Deuteronomy 30:11-20

1Timothy 6:11-16

February 5, 2006

 

One part of our discipline practice with our girls is to help equip and empower them to make right choices.  As parents, we know that our children do not always make the right choice.  They want to stay up later than they should.  They want to argue over who gets to play with a certain toy.  They want to do anything else but brush their teeth.  They want desert when they have not finished their dinner.  We know that children are governed more by their emotion than by reason.  We know they are driven more by their wants and needs than by wisdom and foresight.  We know this because children do not have the ability to see out in the distance beyond the moment.  They do not have the ability to think through the consequences of their decisions, because their frame of reference is grounded in the present.  Our job as parents is to help them see beyond the present into the future, to guide and instruct them along the way, to equip them with the ability to consider the consequences of their choices, and to empower them to make the right choice.

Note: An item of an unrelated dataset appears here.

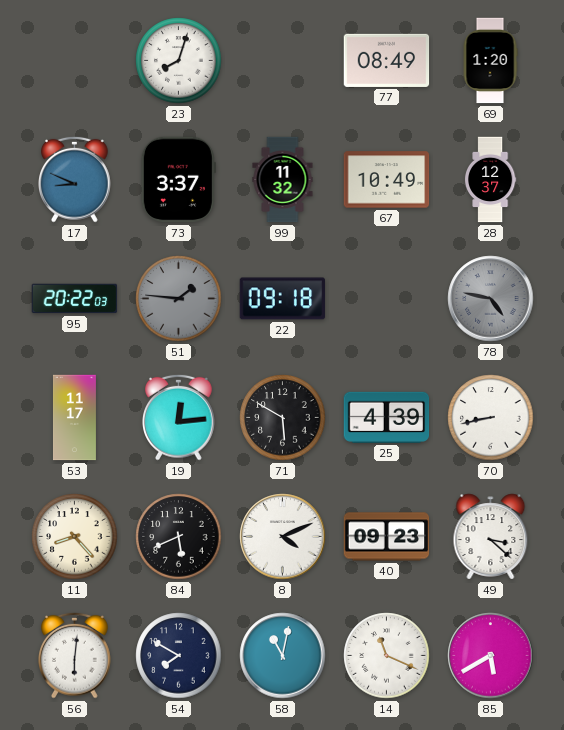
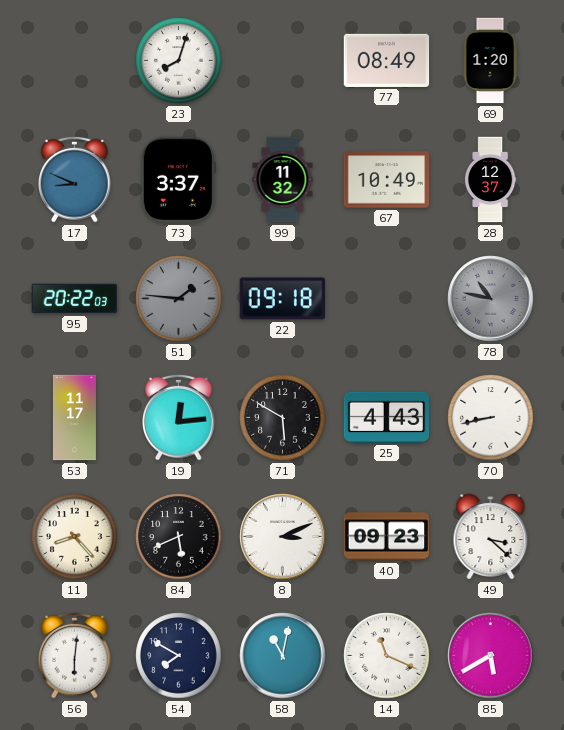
78: 4:47 -> 10:47
25: 4:39 -> 4:43
8: 4:11 -> 3:11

          The reason parents spend so much time guiding and instructing our children and working so hard to equip and empower them to make the right choice is because we know that their will come a time when they will have to make a choice without parental supervision.  We know that there will come a time when they alone will have to see out into the future, beyond the moment of their present, and consider the consequences of choices they are presented with.  After all, this is part of what it means to grow into maturity and become an adult.

          The apostle Paul once said to the Christians in Corinth, “When I was a child, I spoke like a child, I thought like a child, I reasoned like a child, but when I became an adult, I put an end to childish ways” (1Cor 13:11).  Paul understood that as one gets older, one must also grow in maturity, by putting an end to the ways of thinking and reasoning as a child, and begin to think and reason as an adult in order to make the right decisions, the right choices, especially when it comes to matters of faith.  The letter to the Hebrews reminds us of the same thing saying, “…for everyone who lives on milk, being still an infant, is unskilled in the word of righteousness.  But solid food is for the mature, for those whose faculties have been trained by practice to distinguish good from evil” (5:13-14).  In other words, those who are still infants spiritually, still need the basic guidance and instructions because they do not have the ability to make right choices.  But those who are mature spiritually are able to make the right choices because they have been trained through practice.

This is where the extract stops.